Task goal:
Write the records out again exactly, but without pictures.

Data for analysis:

※

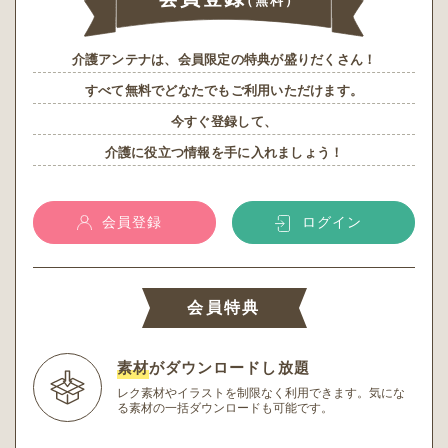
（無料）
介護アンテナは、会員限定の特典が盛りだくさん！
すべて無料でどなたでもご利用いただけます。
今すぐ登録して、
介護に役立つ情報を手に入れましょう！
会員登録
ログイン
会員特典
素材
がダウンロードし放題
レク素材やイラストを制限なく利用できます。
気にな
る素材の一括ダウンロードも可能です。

※

Response area:
（無料）
介護アンテナは、会員限定の特典が盛りだくさん！
すべて無料でどなたでもご利用いただけます。
今すぐ登録して、
介護に役立つ情報を手に入れましょう！
会員登録
ログイン
会員特典
素材
がダウンロードし放題
レク素材やイラストを制限なく利用できます。
気にな
る素材の一括ダウンロードも可能です。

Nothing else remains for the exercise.